Кочегар подбросил угля в три топки, потом усилил огонь в трех других расположенных между ними топках. Над каждой топкой стоял номер, начерченный мелом. Номера с первого по девятый. Когда заправка этих топок закончилась, очередь подошла к топке номер три: здесь уже почти все выгорело, и кочегар длинным, тяжелым железным шестом стал отрывать от решеток шлак. Шлак держался крепко, и из огненной пасти топки с ревом вырывался кипящий жар. С каждым подносимым к огню куском шлака жар усиливался. И вот перед всеми девятью дверцами топок лежал добела раскаленный шлак. Воздух в котельном помещении накалился, как в горящей печке. И на кочегаре и на мне были только брюки, больше ничего. У кочегара на голых ногах были лишь изодранные суконные обмотки, у меня – башмаки. Время от времени кочегар подпрыгивал и стряхивал с ног горящие угли. Шест он мог держать в руках только потому, что обмотал себе руки мешками и меж шестом и руками держал кусок кожи. Наконец жар, исходивший от раскаленного шлака, стал так силен, что кочегару пришлось уйти от огня. Я погасил шлак, залив его водой из чана. Поднимавшийся взрывами пар заставил нас отскочить к стене. Гасить куски шлака поодиночке по мере их выемки нельзя, потому что во время гашения кочегар не мог бы работать. Тогда выгребка шлака длилась бы слишком долго, огонь в топках уменьшился бы и пар упал бы так низко, что понадобилось бы полчаса безумного труда, чтобы опять поднять его. Пар падает как ни в чем не бывало, а поднимается медленно, с затратой чудовищных усилий.

Все, что было на «Иорикке», служило к тому, чтобы усложнить и отягчить жизнь и работу матросов. Котельное помещение было слишком тесно. Оно было гораздо уже пространства, занимаемого каналами топок. Когда кочегар мешал шестом в топке или вытягивал его из топки, ему каждый раз приходилось прилаживаться и вертеться во все стороны, чтобы направить шест, который неизменно упирался концом в противоположную стену. Благодаря этой вынужденной пляске, кочегар нередко спотыкался и падал в кучу угля. При этом случалось, что он разбивал себе косточки пальцев о стену или дверцу топки. Падая и инстинктивно хватаясь за какую-нибудь опору, он попадал руками в горящий шлак или хватался за раскаленный шест. Случалось также, особенно часто при килевой качке, что он падал лицом в шлак или на раскаленный болт или на дверцу топки или же наступал голыми ногами на вынутую из топки горячую решетку или тлеющие угли. Однажды он поскользнулся при неожиданном крене корабля и упал голой спиной в раскаленный добела шлак, лежавший у топки. Корабль смерти, да, сэр! Есть корабли смерти, производящие мертвецов внутри себя; есть корабли смерти, производящие мертвецов во внешнем мире, и есть корабли смерти, производящие мертвецов повсюду. «Иорикка» производила мертвецов внутри и вне себя. Она была настоящим кораблем смерти.
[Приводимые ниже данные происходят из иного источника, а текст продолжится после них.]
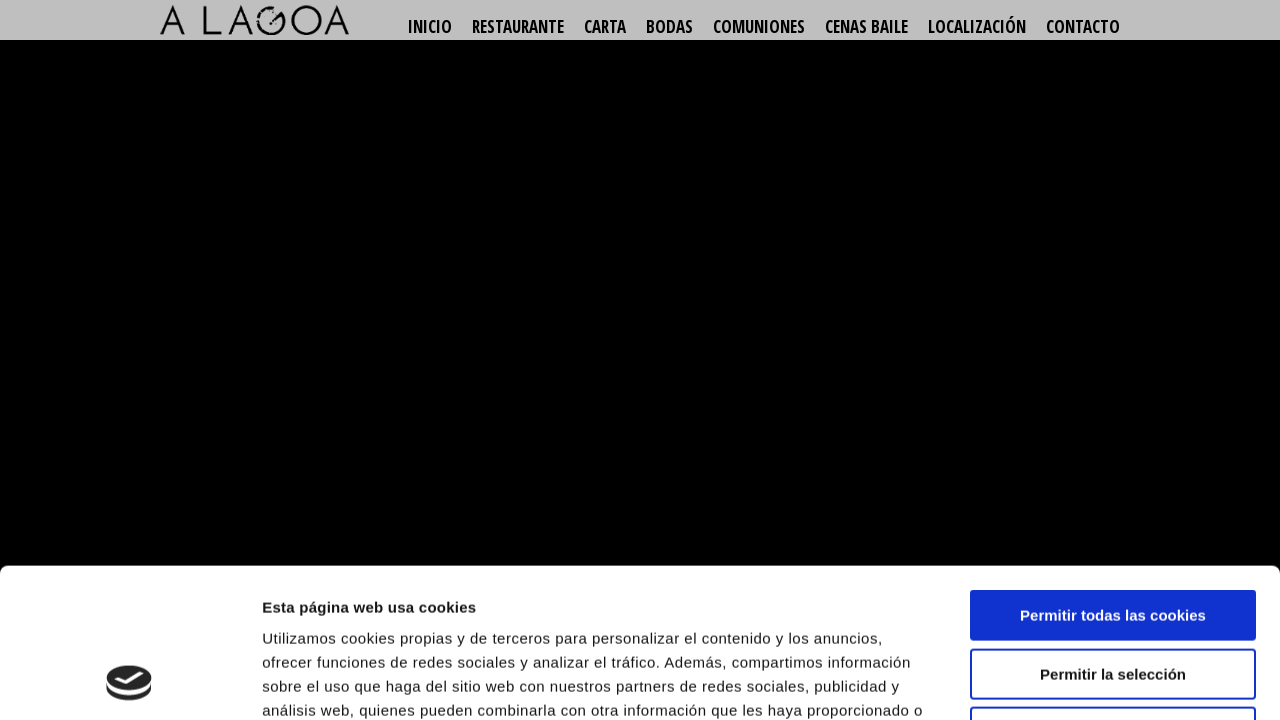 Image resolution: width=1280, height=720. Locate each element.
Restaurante (518, 26)
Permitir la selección (1113, 534)
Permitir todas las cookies (1113, 475)
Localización (977, 26)
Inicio (430, 26)
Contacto (1083, 26)
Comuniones (759, 26)
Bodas (669, 26)
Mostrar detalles (1074, 680)
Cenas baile (866, 26)
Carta (605, 26)
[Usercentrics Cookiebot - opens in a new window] (129, 681)
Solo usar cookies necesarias (1113, 592) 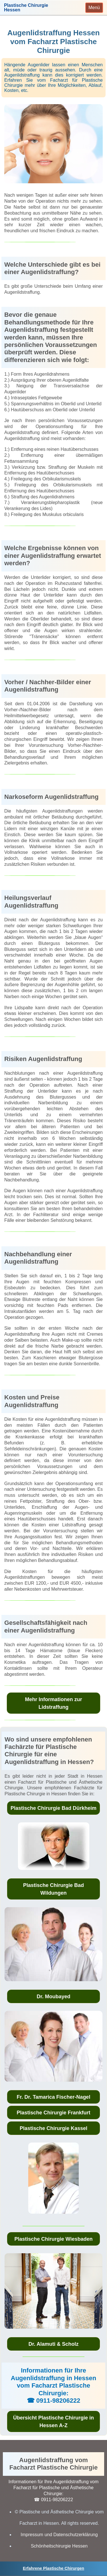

Когда шлак был извлечен из топок и погашен, надо было подбросить свежего угля. Этот уголь приходилось выбирать из кучи. Это должен был быть хороший, не слишком крупный уголь, легко загорающийся и быстро восстанавливающий прежнюю температуру. Уголь, употреблявшийся на «Иорикке», был самый дешевый, самый скверный уголь, какой только можно найти: он давал очень мало жару, что и было главной причиной того, почему угольщику приходилось таскать такое невероятное количество угля, чтобы удержать пар на нужной высоте. Кочегар опять стал обходить свои топки, а я тем временем сгребал в кучу шлак.

Другой кочегар между тем мылся, рискуя быть задетым раскаленным шестом или обожженным брызжущим шлаком. Но это не очень-то беспокоило его, ведь он был мертвец. И это было так очевидно. Лицо и тело его от мытья стали почти белыми. Но в глазные впадины он не мог проникнуть песком и золой, поэтому вокруг глаз остались широкие черные круги. Это придавало лицу вид черепа, тем более, что щеки его от плохого питания и чрезмерной работы глубоко ввалились. Он надел свои брюки и дырявую сорочку и полез вверх по трапу. У меня как раз выдалась свободная минута, чтобы посмотреть ему вслед, и я видел, как наверху, извиваясь змеей, он проскользнул под струей кипящего пара.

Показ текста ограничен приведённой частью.